Task requirements
Below are lines of data. Give the number of them that contain the string "confirm", and nothing else.

########

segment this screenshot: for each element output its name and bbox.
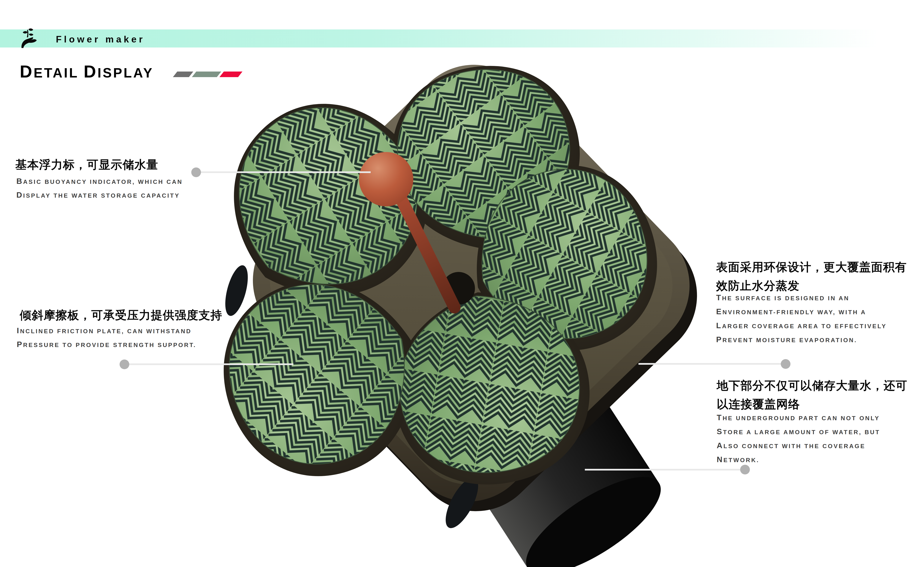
callout-friction-line — [125, 363, 293, 365]
callout-underground-en: STORE A LARGE AMOUNT OF WATER, BUT — [717, 428, 880, 436]
callout-buoyancy-line — [197, 171, 370, 173]
brand-name: Flower maker — [56, 34, 145, 45]
callout-surface-dot — [781, 359, 790, 369]
callout-surface-en: LARGER COVERAGE AREA TO EFFECTIVELY — [716, 322, 887, 330]
callout-underground-cn: 地下部分不仅可以储存大量水，还可 — [717, 378, 908, 393]
callout-friction-en: INCLINED FRICTION PLATE, CAN WITHSTAND — [17, 327, 192, 335]
callout-underground-en: NETWORK. — [717, 456, 759, 464]
callout-buoyancy-dot — [191, 168, 201, 177]
callout-surface-line — [639, 363, 786, 365]
page-title: Detaildisplay — [20, 62, 159, 81]
page-title-word: display — [84, 62, 154, 81]
callout-friction-dot — [120, 360, 129, 369]
callout-surface-en: THE SURFACE IS DESIGNED IN AN — [716, 294, 849, 302]
callout-underground-en: ALSO CONNECT WITH THE COVERAGE — [717, 442, 866, 450]
callout-buoyancy-en: DISPLAY THE WATER STORAGE CAPACITY — [16, 191, 180, 199]
callout-underground-dot — [740, 465, 750, 474]
callout-underground-en: THE UNDERGROUND PART CAN NOT ONLY — [717, 414, 880, 422]
callout-friction-en: PRESSURE TO PROVIDE STRENGTH SUPPORT. — [17, 340, 196, 349]
title-accent-bar-green — [192, 72, 221, 77]
callout-buoyancy-cn: 基本浮力标，可显示储水量 — [15, 157, 158, 172]
callout-surface-en: PREVENT MOISTURE EVAPORATION. — [716, 336, 857, 344]
callout-surface-cn: 效防止水分蒸发 — [716, 278, 800, 294]
callout-surface-cn: 表面采用环保设计，更大覆盖面积有 — [716, 259, 907, 275]
callout-friction-cn: 倾斜摩擦板，可承受压力提供强度支持 — [20, 308, 222, 323]
buoyancy-indicator-ball — [359, 152, 413, 206]
page-title-word: Detail — [20, 62, 79, 81]
callout-surface-en: ENVIRONMENT-FRIENDLY WAY, WITH A — [716, 308, 866, 316]
callout-buoyancy-en: BASIC BUOYANCY INDICATOR, WHICH CAN — [16, 177, 183, 186]
callout-underground-cn: 以连接覆盖网络 — [717, 396, 800, 412]
callout-underground-line — [585, 469, 745, 471]
brand-logo-icon — [18, 28, 39, 48]
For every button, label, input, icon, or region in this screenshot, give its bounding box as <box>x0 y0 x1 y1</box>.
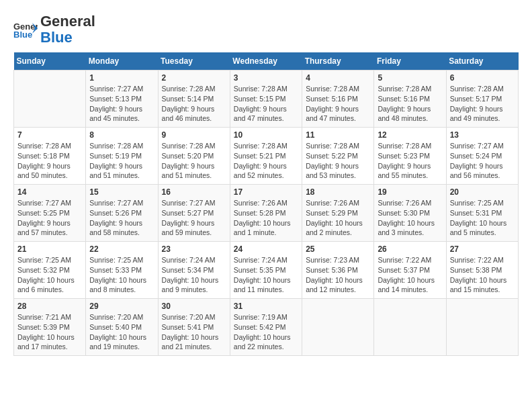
day-info: Sunrise: 7:27 AMSunset: 5:27 PMDaylight:… <box>162 198 226 238</box>
weekday-header-friday: Friday <box>374 52 446 71</box>
day-number: 7 <box>17 130 82 140</box>
day-info: Sunrise: 7:28 AMSunset: 5:16 PMDaylight:… <box>378 84 442 124</box>
day-info: Sunrise: 7:23 AMSunset: 5:36 PMDaylight:… <box>306 255 370 295</box>
day-info: Sunrise: 7:26 AMSunset: 5:30 PMDaylight:… <box>378 198 442 238</box>
weekday-header-monday: Monday <box>86 52 158 71</box>
calendar-cell: 7Sunrise: 7:28 AMSunset: 5:18 PMDaylight… <box>14 128 86 185</box>
day-info: Sunrise: 7:28 AMSunset: 5:20 PMDaylight:… <box>162 141 226 181</box>
calendar-cell: 12Sunrise: 7:28 AMSunset: 5:23 PMDayligh… <box>374 128 446 185</box>
day-info: Sunrise: 7:28 AMSunset: 5:22 PMDaylight:… <box>306 141 370 181</box>
day-number: 1 <box>89 73 154 83</box>
calendar-week-row: 28Sunrise: 7:21 AMSunset: 5:39 PMDayligh… <box>14 299 519 356</box>
day-info: Sunrise: 7:28 AMSunset: 5:14 PMDaylight:… <box>162 84 226 124</box>
calendar-cell: 31Sunrise: 7:19 AMSunset: 5:42 PMDayligh… <box>230 299 302 356</box>
day-info: Sunrise: 7:27 AMSunset: 5:25 PMDaylight:… <box>17 198 82 238</box>
day-info: Sunrise: 7:24 AMSunset: 5:35 PMDaylight:… <box>234 255 298 295</box>
calendar-cell: 27Sunrise: 7:22 AMSunset: 5:38 PMDayligh… <box>446 242 518 299</box>
day-info: Sunrise: 7:27 AMSunset: 5:24 PMDaylight:… <box>450 141 515 181</box>
day-number: 13 <box>450 130 515 140</box>
weekday-header-thursday: Thursday <box>302 52 374 71</box>
day-info: Sunrise: 7:27 AMSunset: 5:13 PMDaylight:… <box>89 84 154 124</box>
day-number: 26 <box>378 244 442 254</box>
calendar-cell <box>446 299 518 356</box>
day-number: 4 <box>306 73 370 83</box>
day-number: 8 <box>89 130 154 140</box>
svg-text:Blue: Blue <box>13 30 32 39</box>
day-number: 25 <box>306 244 370 254</box>
day-number: 9 <box>162 130 226 140</box>
day-number: 14 <box>17 187 82 197</box>
calendar-week-row: 7Sunrise: 7:28 AMSunset: 5:18 PMDaylight… <box>14 128 519 185</box>
logo-text: GeneralBlue <box>40 13 95 46</box>
weekday-header-wednesday: Wednesday <box>230 52 302 71</box>
calendar-cell: 2Sunrise: 7:28 AMSunset: 5:14 PMDaylight… <box>158 71 230 128</box>
calendar-cell: 10Sunrise: 7:28 AMSunset: 5:21 PMDayligh… <box>230 128 302 185</box>
day-info: Sunrise: 7:21 AMSunset: 5:39 PMDaylight:… <box>17 312 82 352</box>
day-info: Sunrise: 7:22 AMSunset: 5:38 PMDaylight:… <box>450 255 515 295</box>
calendar-cell: 18Sunrise: 7:26 AMSunset: 5:29 PMDayligh… <box>302 185 374 242</box>
weekday-header-row: SundayMondayTuesdayWednesdayThursdayFrid… <box>14 52 519 71</box>
calendar-cell: 11Sunrise: 7:28 AMSunset: 5:22 PMDayligh… <box>302 128 374 185</box>
day-number: 27 <box>450 244 515 254</box>
calendar-week-row: 14Sunrise: 7:27 AMSunset: 5:25 PMDayligh… <box>14 185 519 242</box>
day-number: 15 <box>89 187 154 197</box>
day-number: 6 <box>450 73 515 83</box>
day-info: Sunrise: 7:20 AMSunset: 5:40 PMDaylight:… <box>89 312 154 352</box>
day-number: 11 <box>306 130 370 140</box>
day-info: Sunrise: 7:28 AMSunset: 5:17 PMDaylight:… <box>450 84 515 124</box>
day-number: 12 <box>378 130 442 140</box>
calendar-cell: 22Sunrise: 7:25 AMSunset: 5:33 PMDayligh… <box>86 242 158 299</box>
calendar-cell: 6Sunrise: 7:28 AMSunset: 5:17 PMDaylight… <box>446 71 518 128</box>
calendar-cell: 17Sunrise: 7:26 AMSunset: 5:28 PMDayligh… <box>230 185 302 242</box>
day-info: Sunrise: 7:20 AMSunset: 5:41 PMDaylight:… <box>162 312 226 352</box>
day-number: 5 <box>378 73 442 83</box>
day-number: 22 <box>89 244 154 254</box>
day-number: 18 <box>306 187 370 197</box>
calendar-cell: 4Sunrise: 7:28 AMSunset: 5:16 PMDaylight… <box>302 71 374 128</box>
logo: General Blue GeneralBlue <box>13 13 95 46</box>
day-info: Sunrise: 7:27 AMSunset: 5:26 PMDaylight:… <box>89 198 154 238</box>
calendar-cell: 16Sunrise: 7:27 AMSunset: 5:27 PMDayligh… <box>158 185 230 242</box>
calendar-cell: 13Sunrise: 7:27 AMSunset: 5:24 PMDayligh… <box>446 128 518 185</box>
day-info: Sunrise: 7:22 AMSunset: 5:37 PMDaylight:… <box>378 255 442 295</box>
day-info: Sunrise: 7:28 AMSunset: 5:16 PMDaylight:… <box>306 84 370 124</box>
calendar-cell: 26Sunrise: 7:22 AMSunset: 5:37 PMDayligh… <box>374 242 446 299</box>
day-info: Sunrise: 7:28 AMSunset: 5:15 PMDaylight:… <box>234 84 298 124</box>
day-info: Sunrise: 7:28 AMSunset: 5:19 PMDaylight:… <box>89 141 154 181</box>
day-info: Sunrise: 7:28 AMSunset: 5:21 PMDaylight:… <box>234 141 298 181</box>
day-number: 10 <box>234 130 298 140</box>
calendar-cell: 5Sunrise: 7:28 AMSunset: 5:16 PMDaylight… <box>374 71 446 128</box>
calendar-week-row: 1Sunrise: 7:27 AMSunset: 5:13 PMDaylight… <box>14 71 519 128</box>
day-number: 20 <box>450 187 515 197</box>
calendar-cell: 1Sunrise: 7:27 AMSunset: 5:13 PMDaylight… <box>86 71 158 128</box>
calendar-cell: 3Sunrise: 7:28 AMSunset: 5:15 PMDaylight… <box>230 71 302 128</box>
day-number: 31 <box>234 302 298 311</box>
day-number: 23 <box>162 244 226 254</box>
day-number: 3 <box>234 73 298 83</box>
calendar-cell: 25Sunrise: 7:23 AMSunset: 5:36 PMDayligh… <box>302 242 374 299</box>
day-number: 30 <box>162 302 226 311</box>
calendar-cell: 21Sunrise: 7:25 AMSunset: 5:32 PMDayligh… <box>14 242 86 299</box>
calendar-cell: 23Sunrise: 7:24 AMSunset: 5:34 PMDayligh… <box>158 242 230 299</box>
day-number: 2 <box>162 73 226 83</box>
logo-icon: General Blue <box>13 20 38 39</box>
calendar-cell: 20Sunrise: 7:25 AMSunset: 5:31 PMDayligh… <box>446 185 518 242</box>
calendar-cell: 30Sunrise: 7:20 AMSunset: 5:41 PMDayligh… <box>158 299 230 356</box>
calendar-table: SundayMondayTuesdayWednesdayThursdayFrid… <box>13 52 519 356</box>
day-info: Sunrise: 7:26 AMSunset: 5:28 PMDaylight:… <box>234 198 298 238</box>
day-number: 24 <box>234 244 298 254</box>
day-info: Sunrise: 7:25 AMSunset: 5:32 PMDaylight:… <box>17 255 82 295</box>
day-number: 21 <box>17 244 82 254</box>
calendar-cell: 8Sunrise: 7:28 AMSunset: 5:19 PMDaylight… <box>86 128 158 185</box>
page-header: General Blue GeneralBlue <box>13 13 519 46</box>
calendar-cell <box>374 299 446 356</box>
calendar-cell: 14Sunrise: 7:27 AMSunset: 5:25 PMDayligh… <box>14 185 86 242</box>
calendar-week-row: 21Sunrise: 7:25 AMSunset: 5:32 PMDayligh… <box>14 242 519 299</box>
weekday-header-sunday: Sunday <box>14 52 86 71</box>
day-info: Sunrise: 7:25 AMSunset: 5:31 PMDaylight:… <box>450 198 515 238</box>
day-info: Sunrise: 7:19 AMSunset: 5:42 PMDaylight:… <box>234 312 298 352</box>
day-number: 17 <box>234 187 298 197</box>
calendar-cell: 29Sunrise: 7:20 AMSunset: 5:40 PMDayligh… <box>86 299 158 356</box>
day-number: 19 <box>378 187 442 197</box>
day-number: 16 <box>162 187 226 197</box>
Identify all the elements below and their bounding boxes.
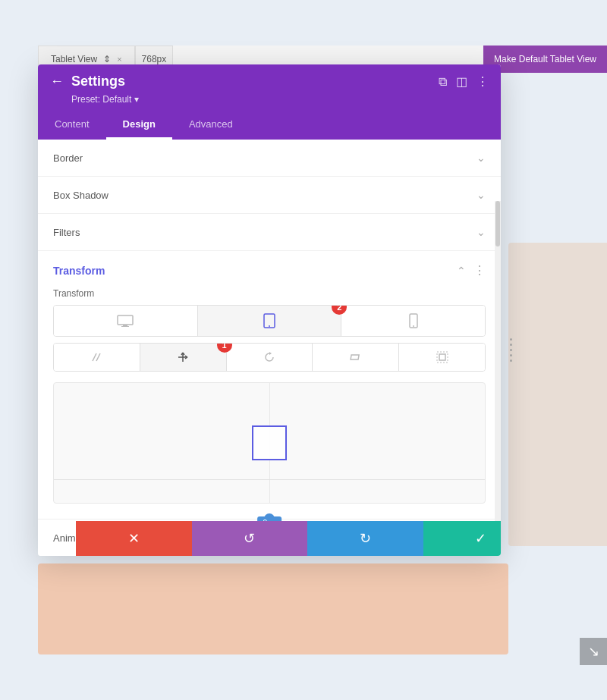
columns-icon[interactable]: ◫ bbox=[456, 74, 467, 89]
svg-rect-0 bbox=[118, 315, 133, 325]
border-chevron: ⌄ bbox=[476, 152, 486, 164]
tablet-view-label: Tablet View bbox=[51, 54, 97, 64]
cancel-button[interactable]: ✕ bbox=[76, 521, 192, 556]
tab-design[interactable]: Design bbox=[106, 111, 172, 140]
tab-close-icon[interactable]: × bbox=[117, 55, 121, 64]
transform-title: Transform bbox=[53, 265, 105, 277]
transform-sub-label: Transform bbox=[53, 288, 486, 299]
redo-button[interactable]: ↻ bbox=[307, 521, 423, 556]
make-default-button[interactable]: Make Default Tablet View bbox=[483, 46, 607, 73]
header-icons: ⧉ ◫ ⋮ bbox=[439, 74, 489, 89]
back-button[interactable]: ← bbox=[50, 74, 64, 89]
svg-line-7 bbox=[93, 353, 96, 361]
type-btn-rotate[interactable] bbox=[227, 344, 313, 371]
device-btn-desktop[interactable] bbox=[54, 306, 198, 336]
resize-arrow[interactable]: ↘ bbox=[580, 638, 607, 665]
device-btn-mobile[interactable] bbox=[341, 306, 485, 336]
px-value: 768px bbox=[142, 54, 167, 64]
confirm-button[interactable]: ✓ bbox=[423, 521, 502, 556]
svg-point-4 bbox=[269, 325, 270, 327]
panel-header: ← Settings ⧉ ◫ ⋮ Preset: Default ▾ bbox=[38, 64, 501, 111]
tab-advanced-label: Advanced bbox=[189, 118, 233, 130]
preset-selector[interactable]: Preset: Default ▾ bbox=[71, 94, 489, 105]
title-group: ← Settings bbox=[50, 74, 125, 89]
settings-panel: ← Settings ⧉ ◫ ⋮ Preset: Default ▾ Conte… bbox=[38, 64, 501, 556]
box-shadow-label: Box Shadow bbox=[53, 190, 109, 201]
svg-rect-1 bbox=[123, 325, 127, 326]
border-section[interactable]: Border ⌄ bbox=[38, 140, 501, 177]
transform-header-icons: ⌃ ⋮ bbox=[457, 263, 486, 278]
tab-content[interactable]: Content bbox=[38, 111, 106, 140]
make-default-label: Make Default Tablet View bbox=[494, 54, 596, 64]
type-btn-skew2[interactable] bbox=[313, 344, 399, 371]
more-options-icon[interactable]: ⋮ bbox=[476, 74, 489, 89]
arrow-icon: ↘ bbox=[588, 643, 599, 660]
svg-rect-2 bbox=[121, 326, 129, 327]
transform-canvas: 50px 3 0px bbox=[53, 382, 486, 504]
undo-icon: ↺ bbox=[244, 530, 255, 547]
panel-body: Border ⌄ Box Shadow ⌄ Filters ⌄ Transfor… bbox=[38, 140, 501, 556]
tab-design-label: Design bbox=[123, 118, 156, 130]
panel-tabs: Content Design Advanced bbox=[38, 111, 501, 140]
preset-chevron: ▾ bbox=[134, 94, 139, 105]
tab-content-label: Content bbox=[55, 118, 90, 130]
resize-handle[interactable] bbox=[509, 328, 512, 373]
type-btn-scale[interactable] bbox=[399, 344, 485, 371]
transform-type-buttons: 1 bbox=[53, 343, 486, 372]
transform-header: Transform ⌃ ⋮ bbox=[53, 263, 486, 278]
panel-scrollbar[interactable] bbox=[495, 201, 501, 521]
filters-section[interactable]: Filters ⌄ bbox=[38, 214, 501, 251]
svg-rect-16 bbox=[439, 354, 445, 360]
panel-title: Settings bbox=[71, 74, 125, 89]
undo-button[interactable]: ↺ bbox=[192, 521, 308, 556]
scrollbar-thumb[interactable] bbox=[495, 201, 500, 246]
svg-rect-15 bbox=[351, 355, 359, 359]
svg-point-6 bbox=[413, 325, 414, 327]
redo-icon: ↻ bbox=[360, 530, 371, 547]
bottom-toolbar: ✕ ↺ ↻ ✓ bbox=[76, 521, 501, 556]
expand-icon[interactable]: ⧉ bbox=[439, 75, 447, 89]
device-btn-tablet[interactable]: 2 bbox=[198, 306, 342, 336]
canvas-h-line bbox=[54, 479, 485, 480]
svg-rect-17 bbox=[437, 352, 448, 363]
bg-right-panel bbox=[508, 243, 607, 546]
tab-advanced[interactable]: Advanced bbox=[172, 111, 250, 140]
transform-box bbox=[252, 425, 287, 460]
type-btn-skew[interactable] bbox=[54, 344, 140, 371]
bg-bottom-element bbox=[38, 563, 508, 654]
svg-line-8 bbox=[96, 353, 100, 361]
type-btn-translate[interactable]: 1 bbox=[140, 344, 227, 371]
transform-more-icon[interactable]: ⋮ bbox=[473, 263, 486, 278]
box-shadow-chevron: ⌄ bbox=[476, 189, 486, 201]
panel-header-top: ← Settings ⧉ ◫ ⋮ bbox=[50, 74, 489, 89]
transform-section: Transform ⌃ ⋮ Transform bbox=[38, 251, 501, 520]
filters-label: Filters bbox=[53, 227, 80, 238]
box-shadow-section[interactable]: Box Shadow ⌄ bbox=[38, 177, 501, 214]
transform-collapse-icon[interactable]: ⌃ bbox=[457, 265, 466, 277]
border-label: Border bbox=[53, 152, 83, 164]
preset-label: Preset: Default bbox=[71, 94, 131, 105]
cancel-icon: ✕ bbox=[128, 530, 140, 547]
filters-chevron: ⌄ bbox=[476, 226, 486, 238]
tab-sort-icon[interactable]: ⇕ bbox=[103, 54, 111, 64]
device-buttons: 2 bbox=[53, 305, 486, 337]
confirm-icon: ✓ bbox=[475, 530, 486, 547]
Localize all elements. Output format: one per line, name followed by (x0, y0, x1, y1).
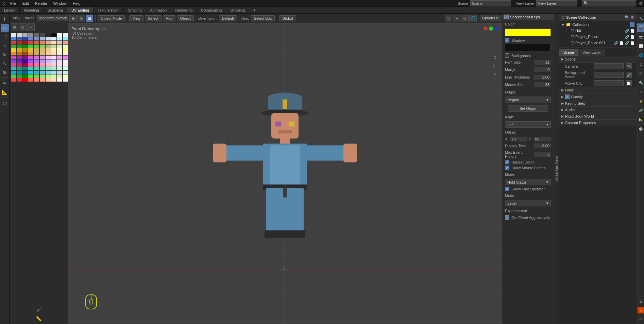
palette-cell[interactable] (17, 56, 22, 59)
prop-icon-view[interactable]: 🔧 (637, 14, 644, 23)
palette-cell[interactable] (51, 48, 56, 52)
palette-cell[interactable] (22, 74, 28, 78)
get-event-checkbox[interactable] (505, 215, 509, 220)
add-workspace-button[interactable]: + (249, 7, 260, 13)
display-time-input[interactable] (534, 143, 551, 148)
palette-cell[interactable] (28, 59, 33, 63)
palette-cell[interactable] (22, 59, 28, 63)
prop-icon-particles[interactable]: ✦ (637, 88, 644, 97)
palette-cell[interactable] (28, 63, 33, 67)
set-origin-button[interactable]: Set Origin (508, 105, 548, 112)
palette-cell[interactable] (11, 48, 16, 52)
palette-cell[interactable] (11, 45, 16, 48)
viewport-nav2[interactable]: ⊙ (78, 15, 85, 22)
palette-cell[interactable] (46, 52, 51, 55)
prop-icon-view2[interactable]: 🌐 (637, 51, 644, 60)
align-dropdown-container[interactable]: Left ▾ (502, 121, 554, 129)
shading-wire[interactable]: ⬡ (445, 15, 452, 22)
palette-cell[interactable] (34, 37, 39, 40)
shadow-color-container[interactable] (502, 43, 554, 53)
tool-move[interactable]: ↔ (1, 24, 9, 32)
prop-icon-data[interactable]: 📐 (637, 115, 644, 124)
palette-cell[interactable] (28, 67, 33, 70)
palette-cell[interactable] (40, 71, 45, 74)
scene-section-toggle[interactable]: ▶ Scene (559, 56, 637, 63)
nav-gizmo[interactable] (478, 32, 498, 52)
viewport-nav1[interactable]: ⊕ (69, 15, 77, 22)
palette-cell[interactable] (17, 78, 22, 82)
palette-cell[interactable] (11, 78, 16, 82)
menu-help[interactable]: Help (70, 1, 83, 6)
show-last-operator-checkbox[interactable] (505, 187, 509, 191)
palette-cell[interactable] (40, 41, 45, 44)
palette-cell[interactable] (46, 63, 51, 67)
palette-cell[interactable] (46, 33, 51, 37)
mouse-size-input[interactable] (534, 82, 551, 87)
palette-cell[interactable] (63, 37, 68, 40)
palette-cell[interactable] (57, 71, 62, 74)
palette-cell[interactable] (22, 78, 28, 82)
tool-transform[interactable]: ⊕ (1, 68, 9, 76)
player-police-001-data-icon[interactable]: 📄 (620, 41, 624, 45)
filter-icon[interactable]: ⚙ (639, 1, 643, 6)
mouse-mode-dropdown-container[interactable]: Hold Status ▾ (502, 178, 554, 186)
player-police-data-icon[interactable]: 📄 (630, 35, 634, 39)
palette-cell[interactable] (34, 52, 39, 55)
palette-cell[interactable] (63, 63, 68, 67)
palette-cell[interactable] (34, 48, 39, 52)
tab-scripting[interactable]: Scripting (226, 7, 249, 13)
menu-window[interactable]: Window (51, 1, 69, 6)
palette-cell[interactable] (11, 71, 16, 74)
background-checkbox[interactable] (505, 53, 509, 58)
origin-dropdown[interactable]: Region ▾ (505, 97, 551, 103)
palette-cell[interactable] (40, 45, 45, 48)
origin-dropdown-container[interactable]: Region ▾ (502, 96, 554, 104)
select-menu-btn[interactable]: Select (145, 15, 162, 21)
scene-collection-search[interactable]: 🔍 (624, 15, 630, 20)
line-thickness-input[interactable] (534, 75, 551, 80)
audio-section-toggle[interactable]: ▶ Audio (559, 107, 637, 113)
units-section-toggle[interactable]: ▶ Units (559, 87, 637, 93)
palette-cell[interactable] (28, 48, 33, 52)
prop-icon-scene[interactable]: 🎬 (637, 23, 644, 32)
dot-red[interactable] (484, 27, 488, 31)
gravity-section-toggle[interactable]: ▶ Gravity (559, 93, 637, 100)
prop-icon-output[interactable]: 📊 (637, 42, 644, 51)
prop-icon-world[interactable]: ⊙ (637, 60, 644, 69)
player-police-001-item[interactable]: ▽ Player_Police.001 🔗 📄 🔗 📄 (559, 40, 637, 46)
palette-cell[interactable] (28, 33, 33, 37)
palette-cell[interactable] (34, 78, 39, 82)
palette-cell[interactable] (40, 78, 45, 82)
camera-selector[interactable] (594, 63, 624, 69)
palette-cell[interactable] (40, 52, 45, 55)
palette-cell[interactable] (17, 67, 22, 70)
palette-cell[interactable] (28, 52, 33, 55)
margin-input[interactable] (534, 67, 551, 72)
hat-item[interactable]: ▽ Hat 🔗 📄 (559, 28, 637, 34)
palette-cell[interactable] (51, 45, 56, 48)
toggle-sidebar[interactable]: ≡ (491, 70, 498, 78)
operator-mode-dropdown[interactable]: Label ▾ (505, 200, 551, 206)
tool-lasso[interactable]: ○ (1, 41, 9, 50)
shading-render[interactable]: 🌐 (469, 15, 477, 22)
hat-data-icon[interactable]: 📄 (630, 29, 634, 33)
player-police-icon2[interactable]: 🔗 (625, 35, 629, 39)
palette-cell[interactable] (51, 41, 56, 44)
nav-pan[interactable]: ⊕ (11, 23, 18, 31)
hat-constraint-icon[interactable]: 🔗 (625, 29, 629, 33)
screencast-keys-vertical-label[interactable]: Screencast Keys (554, 14, 559, 324)
offset-y-input[interactable] (534, 137, 551, 141)
color-swatch[interactable] (505, 29, 551, 36)
palette-cell[interactable] (11, 37, 16, 40)
tool-misc1[interactable]: ⬡ (1, 99, 9, 107)
palette-cell[interactable] (63, 78, 68, 82)
palette-cell[interactable] (46, 48, 51, 52)
local-view[interactable]: ⬚ (491, 62, 498, 69)
offset-x-input[interactable] (510, 137, 527, 141)
palette-cell[interactable] (22, 63, 28, 67)
scene-tab[interactable]: Scene (559, 49, 578, 56)
palette-cell[interactable] (40, 67, 45, 70)
tool-select-box[interactable]: ⬚ (1, 33, 9, 41)
view-btn[interactable]: View (11, 16, 22, 21)
palette-cell[interactable] (57, 45, 62, 48)
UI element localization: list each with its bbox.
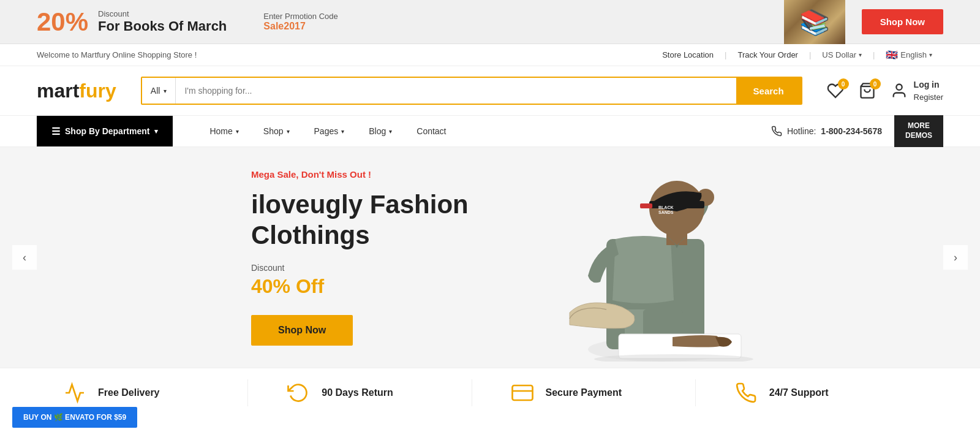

########

Task solution
2